* Supplied data *
::::::
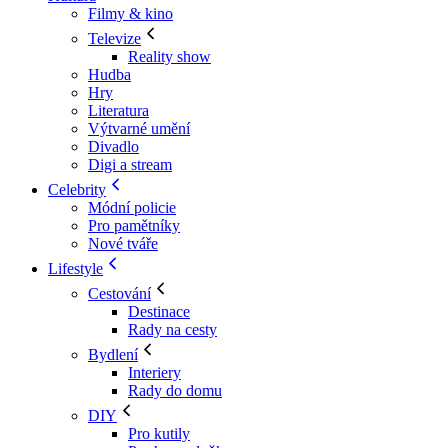
Filmy & kino
Televize
Reality show
Hudba
Hry
Literatura
Výtvarné umění
Divadlo
Digi a stream
Celebrity
Módní policie
Pro pamětníky
Nové tváře
Lifestyle
Cestování
Destinace
Rady na cesty
Bydlení
Interiery
Rady do domu
DIY
Pro kutily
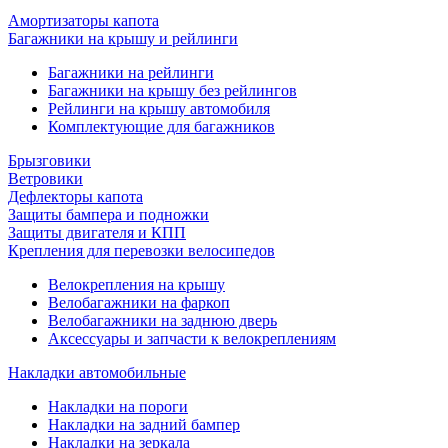
Амортизаторы капота
Багажники на крышу и рейлинги
Багажники на рейлинги
Багажники на крышу без рейлингов
Рейлинги на крышу автомобиля
Комплектующие для багажников
Брызговики
Ветровики
Дефлекторы капота
Защиты бампера и подножки
Защиты двигателя и КПП
Крепления для перевозки велосипедов
Велокрепления на крышу
Велобагажники на фаркоп
Велобагажники на заднюю дверь
Аксессуары и запчасти к велокреплениям
Накладки автомобильные
Накладки на пороги
Накладки на задний бампер
Накладки на зеркала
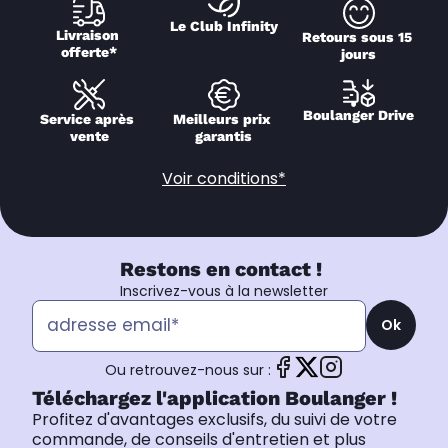
Le Club Infinity
Livraison 
Retours sous 15 
offerte*
jours
Boulanger Drive
Service après 
Meilleurs prix 
vente
garantis
Voir conditions*
Restons en contact !
Inscrivez-vous à la newsletter
Ok
Ou retrouvez-nous sur :
Téléchargez l'application Boulanger !
Profitez d'avantages exclusifs, du suivi de votre
commande, de conseils d'entretien et plus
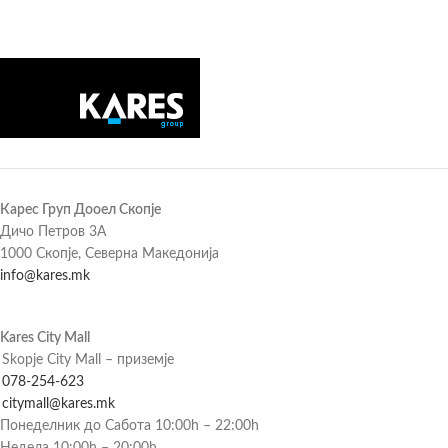
Карес Груп Дооел Скопје
Дичо Петров 3А
1000 Скопје, Северна Македонија
info@kares.mk
Kares City Mall
Skopje City Mall – приземје
078-254-623
citymall@kares.mk
Понеделник до Сабота 10:00h – 22:00h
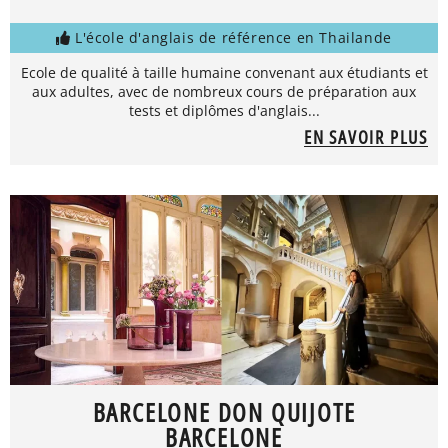
L'école d'anglais de référence en Thailande
Ecole de qualité à taille humaine convenant aux étudiants et
aux adultes, avec de nombreux cours de préparation aux
tests et diplômes d'anglais...
EN SAVOIR PLUS
BARCELONE DON QUIJOTE
BARCELONE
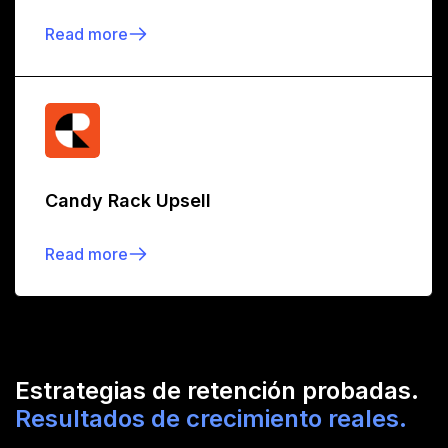
Read more
Candy Rack Upsell
Read more
Estrategias de retención probadas.
Resultados de crecimiento reales.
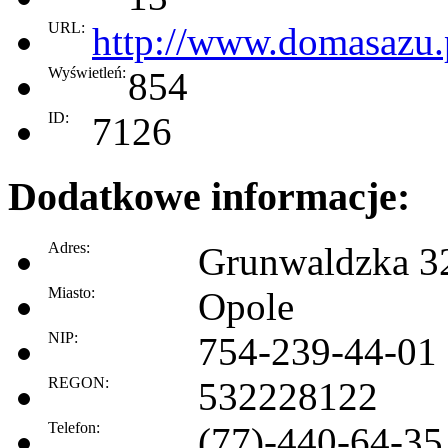
URL:
http://www.domasazu.
Wyświetleń:
854
ID:
7126
Dodatkowe informacje:
Adres:
Grunwaldzka 3
Miasto:
Opole
NIP:
754-239-44-01
REGON:
532228122
Telefon:
(77)-440-64-35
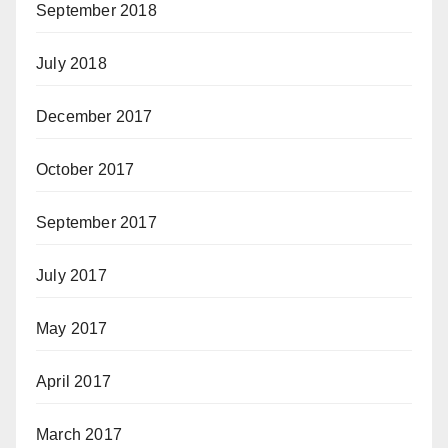
September 2018
July 2018
December 2017
October 2017
September 2017
July 2017
May 2017
April 2017
March 2017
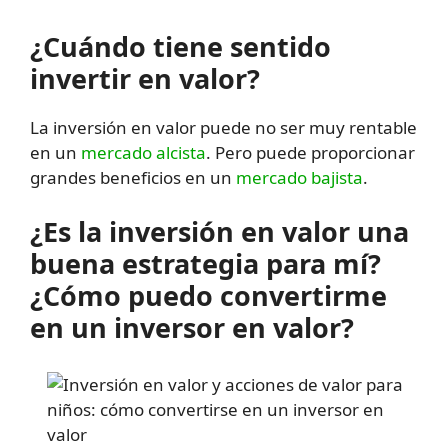
¿Cuándo tiene sentido
invertir en valor?
La inversión en valor puede no ser muy rentable
en un
mercado alcista
. Pero puede proporcionar
grandes beneficios en un
mercado bajista
.
¿Es la inversión en valor una
buena estrategia para mí?
¿Cómo puedo convertirme
en un inversor en valor?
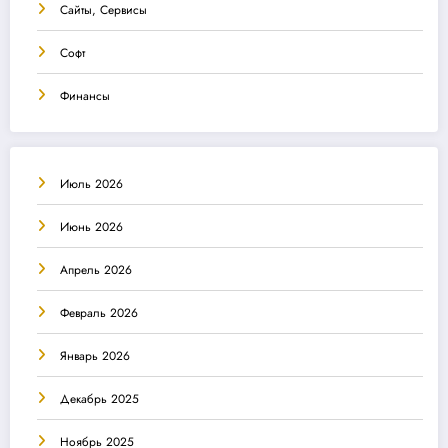
Сайты, Сервисы
Софт
Финансы
Июль 2026
Июнь 2026
Апрель 2026
Февраль 2026
Январь 2026
Декабрь 2025
Ноябрь 2025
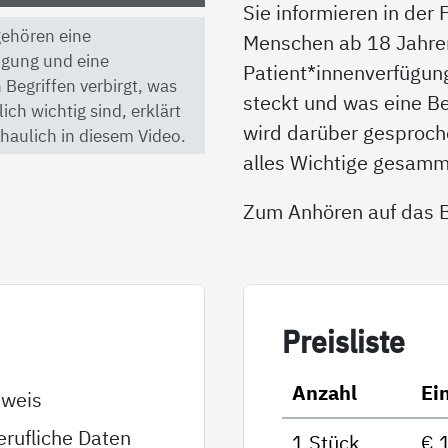
Sie informieren in der
 gehören eine
Menschen ab 18 Jahren 
ügung und eine
Patient*innenverfügun
 Begriffen verbirgt, was
steckt und was eine B
ch wichtig sind, erklärt
wird darüber gesproche
haulich in diesem Video.
alles Wichtige gesamm
Zum Anhören auf das Bi
Preis­lis­te
Anzahl
Ei
sweis
rufliche Daten
1 Stück
€ 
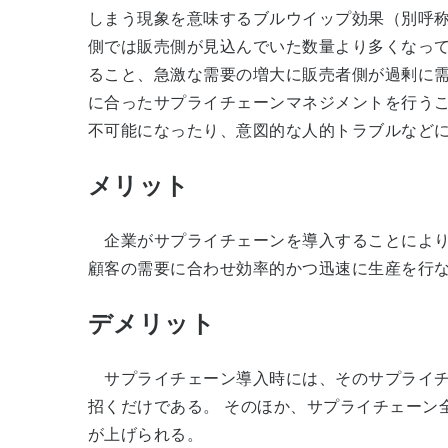
しまう現象を意味するブルウイップ効果（別呼
側では販売側が見込んでいた数量より多くなっ
ること、急激な需要の増大に販売者側が過剰に
に合ったサプライチェーンマネジメントを行う
不可能になったり、意図的な人的トラブルなど
メリット
企業がサプライチェーンを導入することにより
顧客の需要に合わせ効率的かつ迅速に生産を行
デメリット
サプライチェーン導入時には、そのサプライチ
招くだけである。 そのほか、サプライチェーン
が上げられる。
::::::
* Work to be completed *
Go back to the entries above and restate word for word every line from the first through the one that contains "Велобагажники на фаркоп", leaving the pictures behind.

* Written response *
Filmy & kino
Televize
Reality show
Hudba
Hry
Literatura
Výtvarné umění
Divadlo
Digi a stream
Celebrity
Módní policie
Pro pamětníky
Nové tváře
Lifestyle
Cestování
Destinace
Rady na cesty
Bydlení
Interiery
Rady do domu
DIY
Pro kutily
Амортизаторы капота
Багажники на крышу и рейлинги
Багажники на рейлинги
Багажники на крышу без рейлингов
Рейлинги на крышу автомобиля
Комплектующие для багажников
Брызговики
Ветровики
Дефлекторы капота
Защиты бампера и подножки
Защиты двигателя и КПП
Крепления для перевозки велосипедов
Велокрепления на крышу
Велобагажники на фаркоп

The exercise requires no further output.